Un film eccezionale già a partire dalla traduzione italiana del titolo: “La grande abbuffata”. È possibile mangiare fino a morire? È proprio questo l’interrogativo che si pongono i nostri amici che si rinchiudono in una storica villa appena fuori Parigi con l’intento di ammazzarsi di sesso e di cibo.

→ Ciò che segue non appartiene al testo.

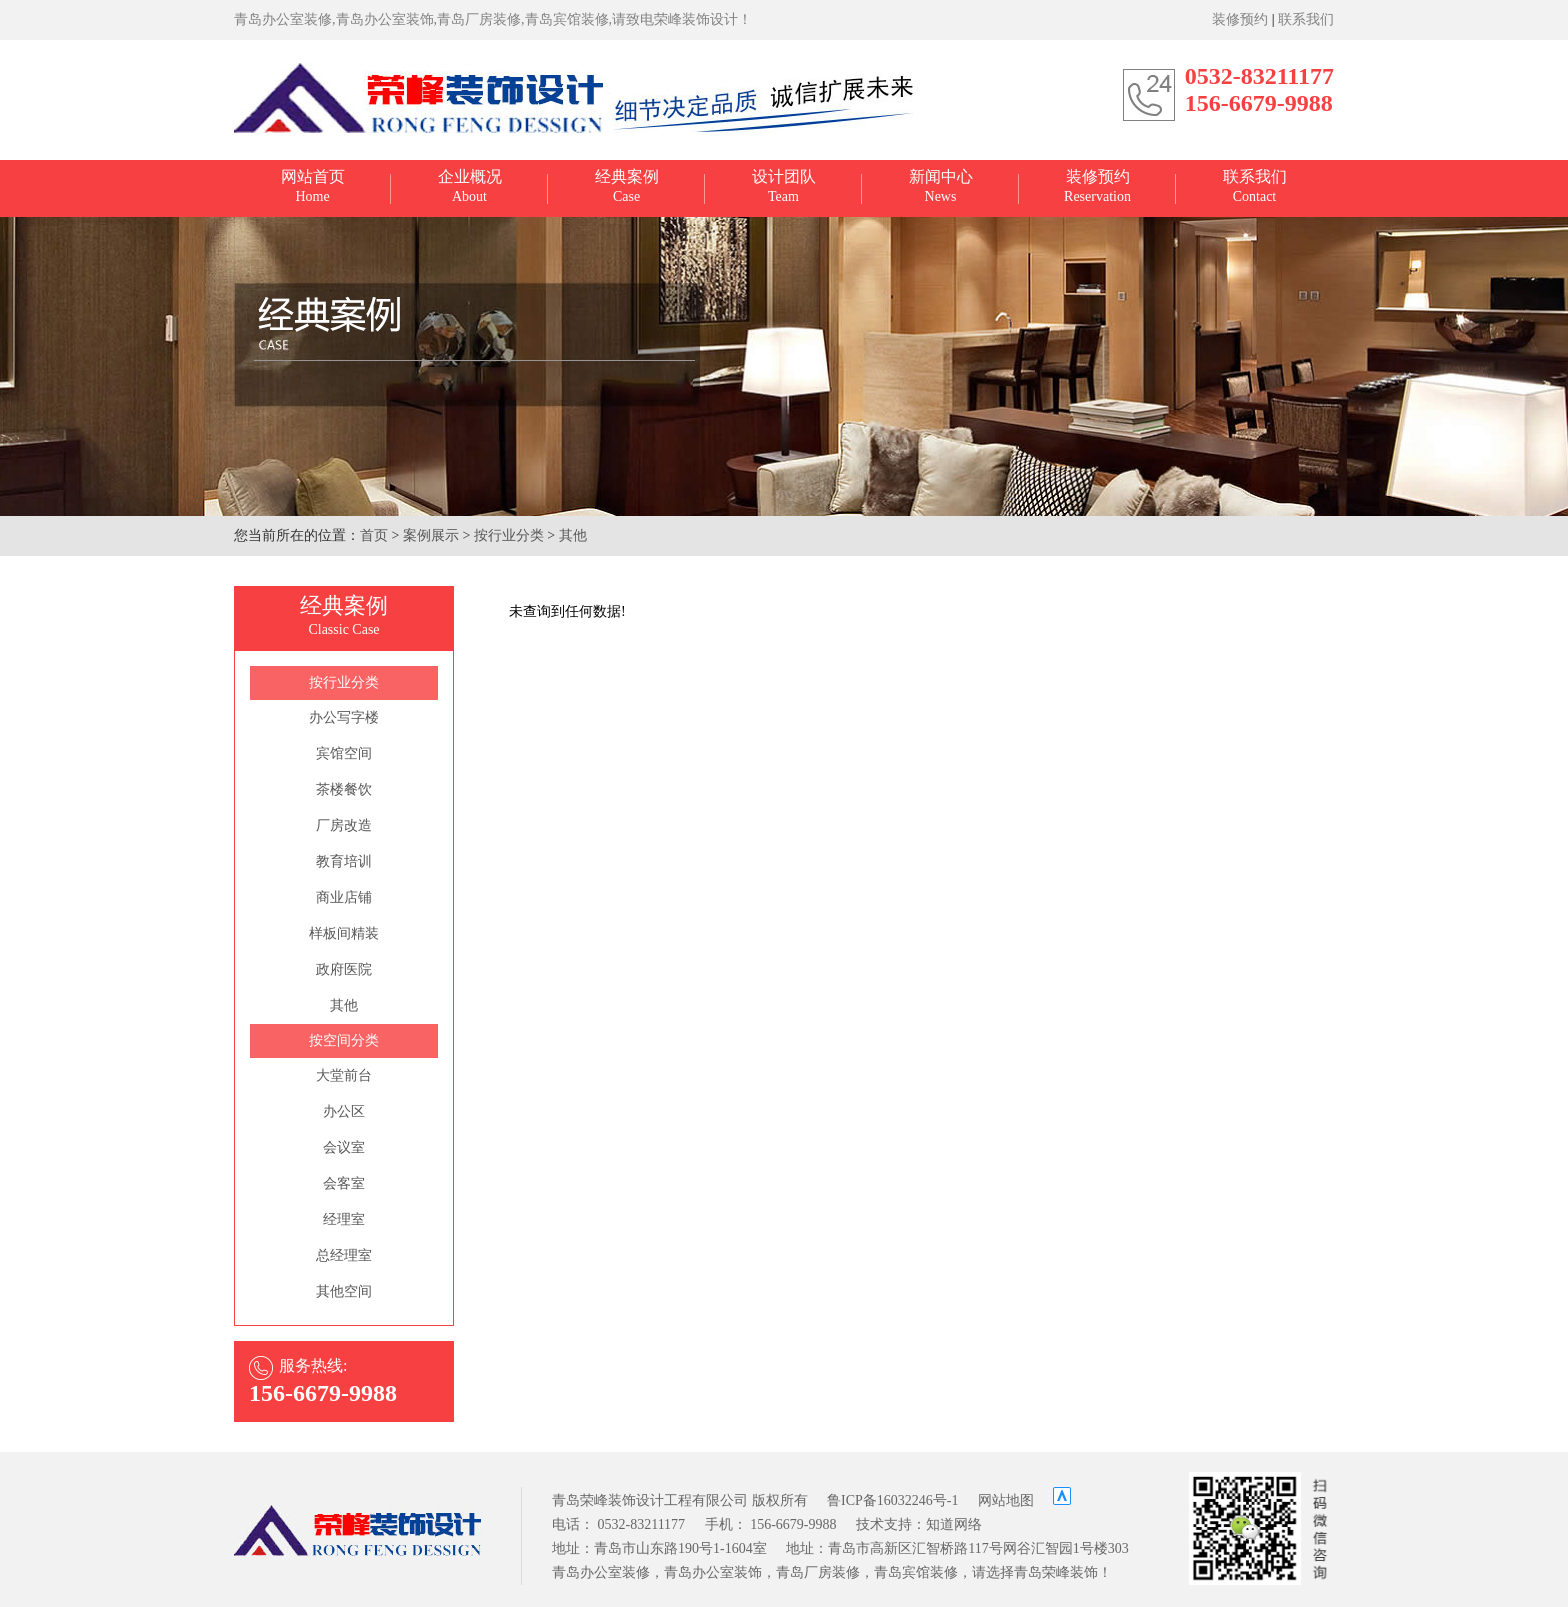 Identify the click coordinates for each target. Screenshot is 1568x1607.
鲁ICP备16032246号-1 (892, 1500)
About (470, 186)
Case (627, 186)
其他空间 (344, 1291)
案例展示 (431, 535)
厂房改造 (344, 825)
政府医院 (344, 969)
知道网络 (954, 1524)
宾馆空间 (344, 753)
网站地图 (1006, 1500)
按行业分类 (509, 535)
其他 (573, 535)
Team (784, 186)
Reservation (1097, 186)
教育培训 (344, 861)
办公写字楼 (344, 717)
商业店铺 (344, 897)
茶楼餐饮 (344, 789)
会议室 (344, 1147)
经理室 (344, 1219)
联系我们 (1306, 19)
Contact (1255, 186)
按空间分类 (344, 1040)
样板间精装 (344, 933)
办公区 (344, 1111)
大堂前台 (344, 1075)
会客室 (344, 1183)
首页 (374, 535)
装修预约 (1240, 19)
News (941, 186)
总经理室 (344, 1255)
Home (313, 186)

Il film, al momento della sua uscita (1973), non riscuote un grande successo, soprattutto agli occhi del pubblico dei critici. Ecco come lo descrive un noto critico cinematografico, Mereghetti, attribuendogli tra l’altro 4 stelle (il massimo):
[…] il film è un’allegoria della società del benessere condannata all’autodistruzione, e un saggio da manuale sugli intrecci tra Eros e Thanatos, il cibo e gli escrementi. Quasi un anticipo di Salò di Pasolini, anche se non altrettanto distruttivo e apocalittico, il film “mette il dito sulle piaghe maleolenti della nostra cultura ma con una negatività che riesce ad essere produttiva e utile nella sua provocazione” (Fofi).
La cosa più particolare, ma questo era da aspettarsi dato l’elevato livello culturale del lungometraggio, non ebbe molto successo ai botteghini (si pensi al fatto che fu fischiato durante il festival di Cannes), ma ebbe un enorme “successo di cassetta”.
Quasi lo stesso cast della saga “Amici Miei”, stesso anche il tono goliardico seppur con una leggera nota drammatica, decadente, a tratti malata. Grande l’innesto di Mastroianni pilota, geniale la trovata del regista di fare in modo che nel film, gli attori recitino i loro stessi personaggi. Sono infatti Philippe, Michel, Ugo e Marcello i protagonisti di questo film.
Lo consiglio a tutti ma soprattutto a quelli che come me vedono nel cibo uno dei piaceri più belli della vita.